Staff Sgt. Clayton Patrick Bowen
Staff Sgt. Clayton Patrick Bowen was a 12-year Army veteran who had served as a drill sergeant and shooting instructor before being shipped out to Afghanistan in February 2009, according to a U.S. Army account of his service.
The 29-year-old San Antonio, Texas, man was traveling to provide security for Afghanistan’s presidential elections when his vehicle hit a roadside bomb on August 18, 2009, according to the Army account. He and another soldier, Pfc. Morris Lewis Walker, died.
Bowen, who joined the Army straight out of high school, served as a member of the 82nd Airborne Division’s All-American Chorus before deploying to Afghanistan with the 501st Infantry Regiment. He also was featured as the cover model for a book on how to survive basic combat training, the Army account quoted his mother, Reesa Doebbler, as saying.
“Clay had a sense of humor second to none and lit up a room when he walked in,” Doebbler said in a 2010 CNN iReport.
Pfc. Morris Lewis Walker
Walker died at age 23 when a roadside bomb exploded as he traveled through Afghanistan’s Dila district. He died alongside Staff Sgt.
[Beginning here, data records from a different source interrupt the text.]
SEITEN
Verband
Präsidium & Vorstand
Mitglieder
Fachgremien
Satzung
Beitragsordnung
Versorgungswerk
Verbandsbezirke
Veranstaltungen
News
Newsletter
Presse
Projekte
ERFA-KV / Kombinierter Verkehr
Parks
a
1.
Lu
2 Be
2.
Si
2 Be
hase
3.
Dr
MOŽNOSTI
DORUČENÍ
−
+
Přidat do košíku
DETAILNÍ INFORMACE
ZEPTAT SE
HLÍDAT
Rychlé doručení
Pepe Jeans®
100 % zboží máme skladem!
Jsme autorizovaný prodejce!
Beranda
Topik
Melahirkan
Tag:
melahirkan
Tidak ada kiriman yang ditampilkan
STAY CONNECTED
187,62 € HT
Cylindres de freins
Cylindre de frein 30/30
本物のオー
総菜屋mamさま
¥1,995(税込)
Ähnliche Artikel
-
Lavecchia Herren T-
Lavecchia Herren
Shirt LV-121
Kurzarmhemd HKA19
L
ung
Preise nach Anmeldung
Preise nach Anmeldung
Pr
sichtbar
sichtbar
Bowen on a mission to provide security for Afghanistan’s presidential elections, according to the Army.
Walker joined the Army in 2008 after attending the University of North Carolina, where he played on the basketball team, according to a UNC memorial web page.
“If you got to spend time with Mo Walker, you remembered it,” the student newspaper, The Daily Tar Heel, quoted former student Sam Rosenthal as saying. “He had a charisma and a warmth that just rubbed off and also a pride and a sense about himself. I had never met anybody with so much confidence and even borderline arrogance that never rubbed people the wrong way.”
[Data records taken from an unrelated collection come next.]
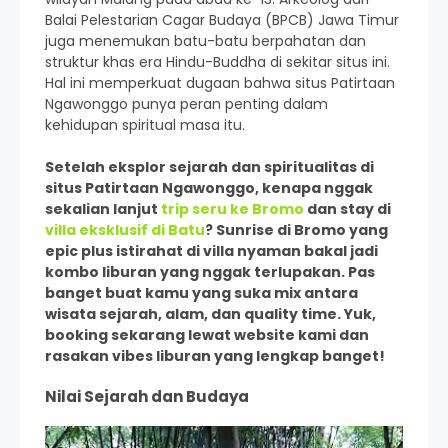
Balai Pelestarian Cagar Budaya (BPCB) Jawa Timur
juga menemukan batu-batu berpahatan dan
struktur khas era Hindu-Buddha di sekitar situs ini.
Hal ini memperkuat dugaan bahwa situs Patirtaan
Ngawonggo punya peran penting dalam
kehidupan spiritual masa itu.
Setelah eksplor sejarah dan spiritualitas di
situs Patirtaan Ngawonggo, kenapa nggak
sekalian lanjut
trip seru ke Bromo
dan stay di
villa eksklusif di Batu
? Sunrise di Bromo yang
epic plus istirahat di villa nyaman bakal jadi
kombo liburan yang nggak terlupakan. Pas
banget buat kamu yang suka mix antara
wisata sejarah, alam, dan quality time. Yuk,
booking sekarang lewat website kami dan
rasakan vibes liburan yang lengkap banget!
Nilai Sejarah dan Budaya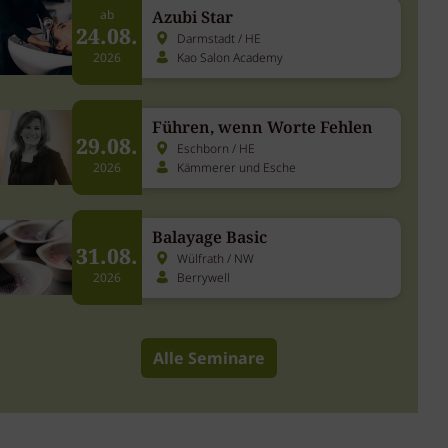
Azubi Star
ab
24.08.
Darmstadt / HE
Kao Salon Academy
2026
Führen, wenn Worte Fehlen
29.08.
Eschborn / HE
Kämmerer und Esche
2026
Balayage Basic
31.08.
Wülfrath / NW
Berrywell
2026
Alle Seminare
Staff Sgt. Kurt Robert Curtiss
Curtiss joined the Army the day after the 9/11 attack, according to CNN affiliate KSL.
He was shot to death during a firefight in which his unit was supporting Afghan security forces in Paktika province on August 26, 2009.
The Murray, Utah, man died during what the Army called a clearing operation at a hospital at a medical clinic in Sar Hawza.
He was a well-regarded squad leader whose leadership style engendered fierce loyalty in at least one soldier — the squad member who faced an 0nslaught of enemy fire in an effort to rescue him, the Army said in a 2009 article about two soldiers awarded the Silver Star for actions during the firefight.
“When I first got here, he showed me everything,” the Army piece quoted one of those soldiers, Spec. Robert Parson, as saying. “Just small things that only a veteran would know.”
He left behind a wife, two small children, and a humorous reputation, his mother, Ruth Serrano, told KSL. “He was quite the joker,” she said. “He could cheer up anybody.”
Pfc. Matthew Michael Martinek
Martinek died September 11, 2009, at Landstuhl Regional Medical Center in Landstuhl, Germany, of injuries suffered from an attack about a week earlier in Afghanistan.
Enemy forces attacked his vehicle with a roadside bomb, a rocket-propelled grenade and small-arms fire in Paktika province.
His mother spoke to CNN affiliate KTUU, praising her son’s sacrifice. Martinek was sent to Afghanistan during the first quarter of 2009, the station said.
“What we hope will not be lost on the American people is the true heroism of the soldiers who risked their safety to relentlessly attempt to rescue Bowe,” said Cheryl Brandes. “One of those brave men was our son and brother Matthew Martinek.” Martinek, 20, was a native of DeKalb, Illinois.
Staff Sgt. Michael Chance Murphrey
Murphrey was killed in September 2009 when forces attacked his unit with a roadside bomb in Paktika province.
A native of Snyder, Texas, he was 25. According to an online obituary, Murphrey decided he wanted to be an Army paratrooper when his family took him skydiving on his 17th birthday. He loved to hunt, hike, camp and fish. Murphrey was survived by his wife and two young children, a son and daughter.